Available: January 01 2001


Unlock

Poetry by Bei Dao

translated by Eliot Weinberger

Bei Dao, the internationally acclaimed Chinese poet, has been the poetic conscience of the dissident movements in his country for over twenty years. He has been in exile since the Tiananmen Square massacre of 1989. Unlock presents forty-nine recent poems written in the United States, and may well be Bei Dao’s most powerful work to date. Complex, full of startling and sometimes surreal imagery, sudden transitions, and oblique political references, and often embedding bits of bureaucratic speech and unexpected slang, his poetry has been compared to that of Paul Celan and César Vallejo––poets who invented a new poetry and a new language in the attempt to speak of the enormity of their times. The sixth book of Bei Dao’s work published by New Directions, Unlock has been translated by Eliot Weinberger, the distinguished essayist and critically acclaimed translator of Octavio Paz and Jorge Luis Borges, in collaboration with the historian lona Man-Cheong and the poet himself.

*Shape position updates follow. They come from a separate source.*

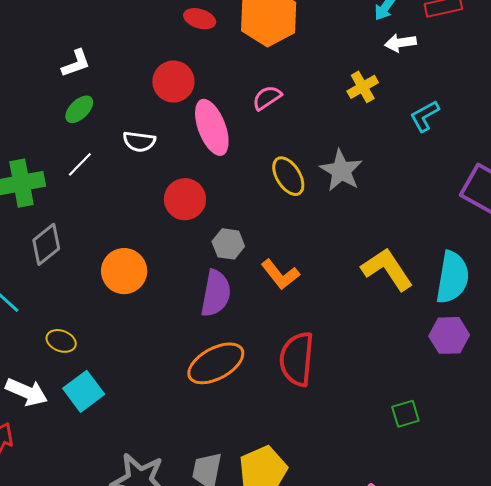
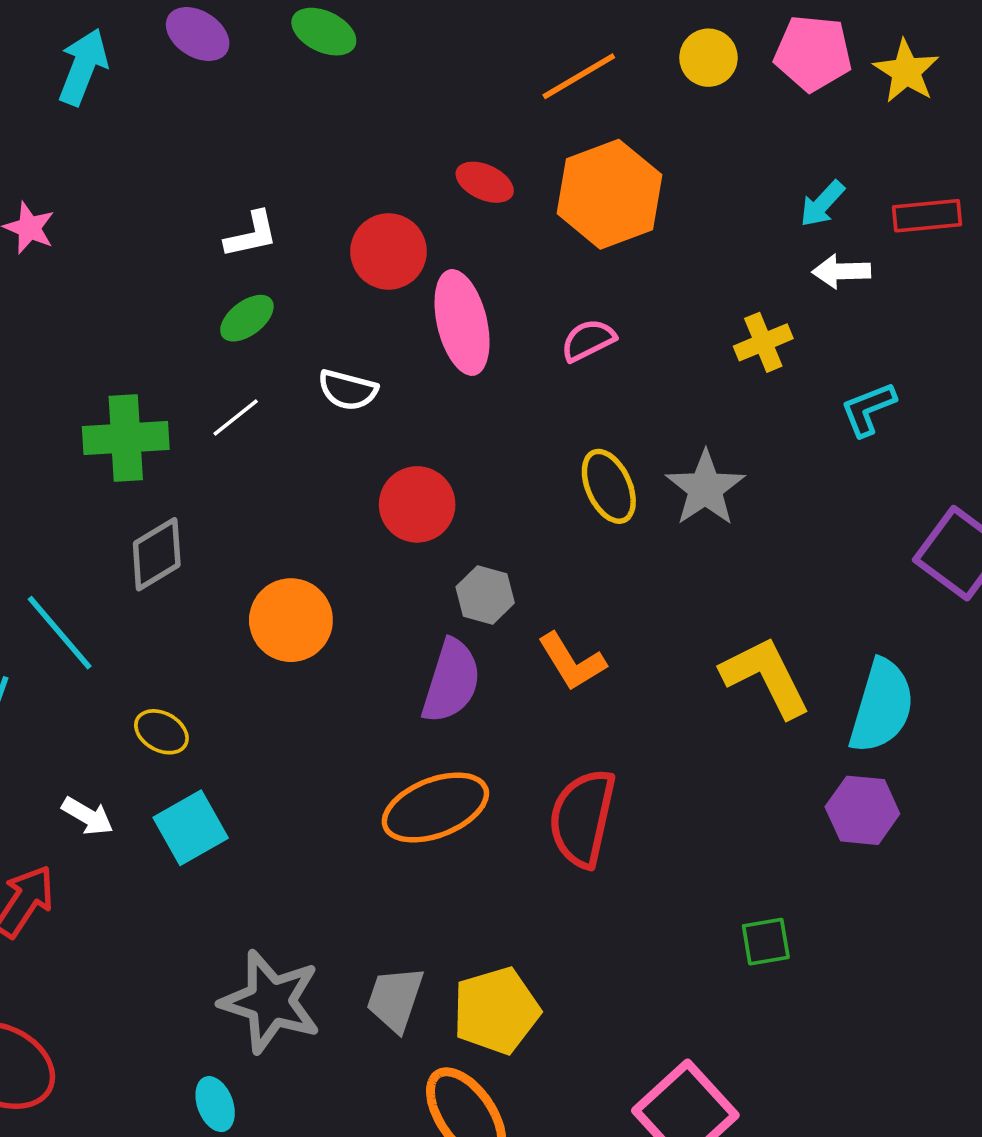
red circle: (173, 82) -> (389, 251), moved
pink ellipse: (212, 127) -> (462, 322), moved
white arrow: (27, 392) -> (88, 816), size x0.7

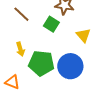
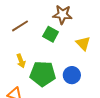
brown line: (21, 14) -> (20, 26), turned -72
blue circle: (70, 66) -> (72, 75), size x0.7

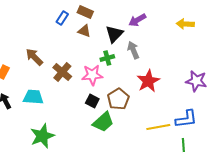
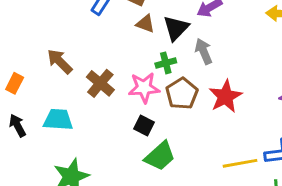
brown triangle: (84, 31) -> (145, 24), moved
brown pentagon: (118, 99) -> (182, 94), moved

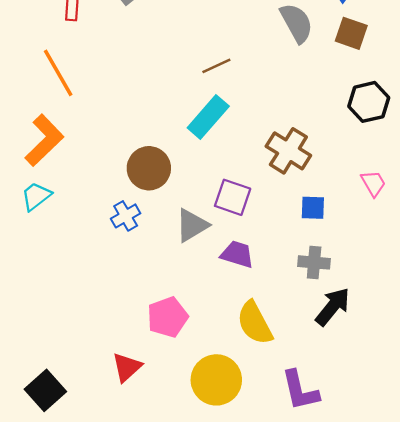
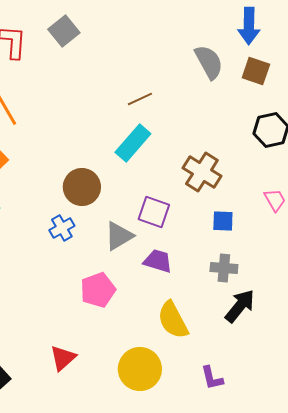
pink pentagon: (167, 317) -> (98, 290), moved
purple L-shape: (300, 390) -> (212, 378), size x0.7

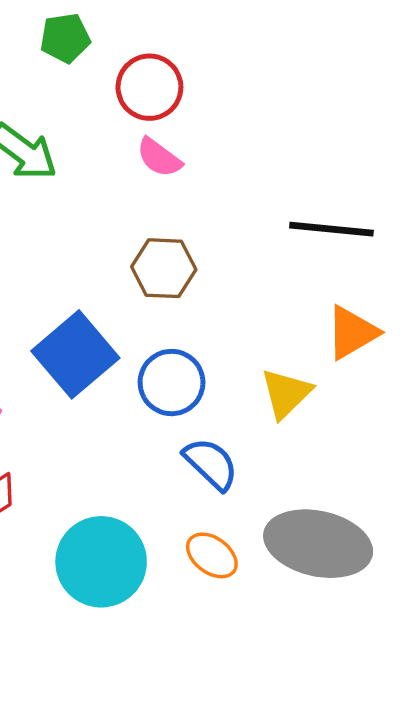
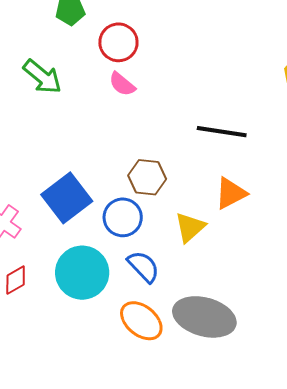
brown hexagon: (164, 268) -> (147, 177), moved
orange ellipse: (212, 555) -> (141, 321), size x1.4
cyan circle: (101, 562) -> (82, 273), moved

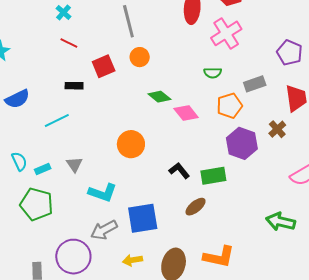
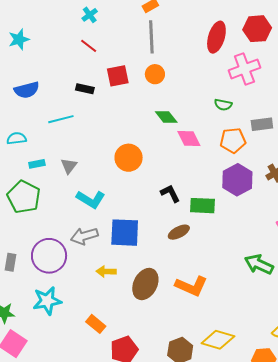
cyan semicircle: (19, 161) -> (17, 138), moved, turned -84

Available: September 01 2000


A Tale Of Two Gardens

Poetry by Octavio Paz

translated by Eliot Weinberger
Edited by Eliot Weinberger

A Tale of Two Gardens collects the poetry from over 40 years of Nobel Prize winner Octavio Paz’s many and various commitments to India––as Mexican ambassador, student of Indian philosophy, and above all, as poet. Despite having written many acclaimed non-fiction books on the region, he has always considered those writings to be footnotes to the poems. From the long work "Mutra," written in 1952 and accompanied here by a new commentary by the author, to the celebrated poems of East Slope, and his recent adaptations from the classical Sanskrit, Paz scripts his India with a mixture of deft sensualism and hands-on politics. "No other Western poet has been as immersed in India as Paz," writes Eliot Weinberger in his introduction. "More incredibly, perhaps not since Victor Segalen... has a Western poet been so expert on, experienced in, and written so extensively about, a cultural other. Our literary news of the world, for no reason, tends to come from novelists." A Tale of Two Gardens presents a beautiful, complex, and utterly unclassifiable India, one only a poet such as Octavio Paz could know.


Available: April 01 1997


Sunstone

Poetry by Octavio Paz

translated by Eliot Weinberger
Edited by Eliot Weinberger

Nobel laureate Octavio Paz’s premier long poem Sunstone/Piedra de Sol is here printed as a separate volume, with beautiful illustrations from an eighteenth-century treatise on the Mexican calendar. Presented in Eliot Weinberger’s excellent new translation with the Spanish texts en face, this is the 1957 poem "that definitively established Paz as a major international figure" (Sagetrieb). Written as a single cyclical sentence (at the end of the poem the first six lines are written again), Sunstone is a tour de force of momentum. It takes as its structural basis the circular Aztec calendar, which measured the synodic period of the planet Venus (584 days––the number of lines of Sunstone). But, as The New Republic noted, "this esoteric correlative design... does not circumscribe its subject. [It is] a lyrically discursive exploration of time and memory, of erotic love, of art and writing."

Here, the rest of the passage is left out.